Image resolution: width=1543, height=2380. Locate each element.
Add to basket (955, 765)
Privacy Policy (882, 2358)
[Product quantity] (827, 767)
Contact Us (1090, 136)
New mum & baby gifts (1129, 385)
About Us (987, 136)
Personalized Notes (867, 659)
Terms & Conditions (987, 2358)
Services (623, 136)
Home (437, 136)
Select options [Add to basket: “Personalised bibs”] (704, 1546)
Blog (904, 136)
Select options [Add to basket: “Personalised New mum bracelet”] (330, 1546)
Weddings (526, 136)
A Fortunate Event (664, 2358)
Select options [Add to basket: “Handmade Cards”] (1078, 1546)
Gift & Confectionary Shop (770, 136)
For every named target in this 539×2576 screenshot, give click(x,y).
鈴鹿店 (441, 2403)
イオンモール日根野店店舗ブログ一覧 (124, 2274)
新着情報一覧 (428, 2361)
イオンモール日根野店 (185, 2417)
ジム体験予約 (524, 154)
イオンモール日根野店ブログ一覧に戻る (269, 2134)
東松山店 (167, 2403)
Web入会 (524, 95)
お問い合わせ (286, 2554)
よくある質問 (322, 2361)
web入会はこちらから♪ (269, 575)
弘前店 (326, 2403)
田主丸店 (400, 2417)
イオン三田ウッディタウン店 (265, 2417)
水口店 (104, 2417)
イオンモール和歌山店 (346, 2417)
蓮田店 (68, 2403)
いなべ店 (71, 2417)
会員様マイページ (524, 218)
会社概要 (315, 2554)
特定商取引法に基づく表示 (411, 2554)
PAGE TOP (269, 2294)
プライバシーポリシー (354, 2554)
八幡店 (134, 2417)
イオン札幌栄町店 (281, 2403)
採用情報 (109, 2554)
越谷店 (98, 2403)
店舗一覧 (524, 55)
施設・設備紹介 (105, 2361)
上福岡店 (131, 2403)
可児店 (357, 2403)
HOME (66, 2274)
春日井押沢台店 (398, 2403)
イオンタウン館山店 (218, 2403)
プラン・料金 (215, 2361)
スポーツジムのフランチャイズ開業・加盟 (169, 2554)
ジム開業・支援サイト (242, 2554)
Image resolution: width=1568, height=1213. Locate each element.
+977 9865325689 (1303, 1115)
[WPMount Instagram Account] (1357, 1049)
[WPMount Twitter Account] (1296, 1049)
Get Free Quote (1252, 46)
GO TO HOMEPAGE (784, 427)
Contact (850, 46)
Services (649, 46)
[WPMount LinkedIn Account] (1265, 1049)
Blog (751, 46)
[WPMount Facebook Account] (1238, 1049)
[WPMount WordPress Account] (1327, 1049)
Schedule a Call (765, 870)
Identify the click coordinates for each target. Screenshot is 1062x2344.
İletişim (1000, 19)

++++++

Extract the listing in its entirety, matching it exactly.

* **Solution to the exercise**:
Image resolution: width=1543, height=2380. Locate each element.
Add to basket (955, 765)
Privacy Policy (882, 2358)
[Product quantity] (827, 767)
Contact Us (1090, 136)
New mum & baby gifts (1129, 385)
About Us (987, 136)
Personalized Notes (867, 659)
Terms & Conditions (987, 2358)
Services (623, 136)
Home (437, 136)
Select options [Add to basket: “Personalised bibs”] (704, 1546)
Blog (904, 136)
Select options [Add to basket: “Personalised New mum bracelet”] (330, 1546)
Weddings (526, 136)
A Fortunate Event (664, 2358)
Select options [Add to basket: “Handmade Cards”] (1078, 1546)
Gift & Confectionary Shop (770, 136)
For every named target in this 539×2576 screenshot, give click(x,y).
鈴鹿店 (441, 2403)
イオンモール日根野店店舗ブログ一覧 (124, 2274)
新着情報一覧 (428, 2361)
イオンモール日根野店 (185, 2417)
ジム体験予約 (524, 154)
イオンモール日根野店ブログ一覧に戻る (269, 2134)
東松山店 (167, 2403)
Web入会 (524, 95)
お問い合わせ (286, 2554)
よくある質問 (322, 2361)
web入会はこちらから♪ (269, 575)
弘前店 (326, 2403)
田主丸店 (400, 2417)
イオン三田ウッディタウン店 (265, 2417)
水口店 (104, 2417)
イオンモール和歌山店 (346, 2417)
蓮田店 (68, 2403)
いなべ店 (71, 2417)
会員様マイページ (524, 218)
会社概要 (315, 2554)
特定商取引法に基づく表示 (411, 2554)
PAGE TOP (269, 2294)
プライバシーポリシー (354, 2554)
八幡店 (134, 2417)
イオン札幌栄町店 (281, 2403)
採用情報 (109, 2554)
越谷店 (98, 2403)
店舗一覧 (524, 55)
施設・設備紹介 (105, 2361)
上福岡店 (131, 2403)
可児店 (357, 2403)
HOME (66, 2274)
春日井押沢台店 (398, 2403)
イオンタウン館山店 (218, 2403)
プラン・料金 (215, 2361)
スポーツジムのフランチャイズ開業・加盟 (169, 2554)
ジム開業・支援サイト (242, 2554)
Image resolution: width=1568, height=1213. Locate each element.
+977 9865325689 (1303, 1115)
[WPMount Instagram Account] (1357, 1049)
[WPMount Twitter Account] (1296, 1049)
Get Free Quote (1252, 46)
GO TO HOMEPAGE (784, 427)
Contact (850, 46)
Services (649, 46)
[WPMount LinkedIn Account] (1265, 1049)
Blog (751, 46)
[WPMount Facebook Account] (1238, 1049)
[WPMount WordPress Account] (1327, 1049)
Schedule a Call (765, 870)
Identify the click coordinates for each target. Screenshot is 1062x2344.
İletişim (1000, 19)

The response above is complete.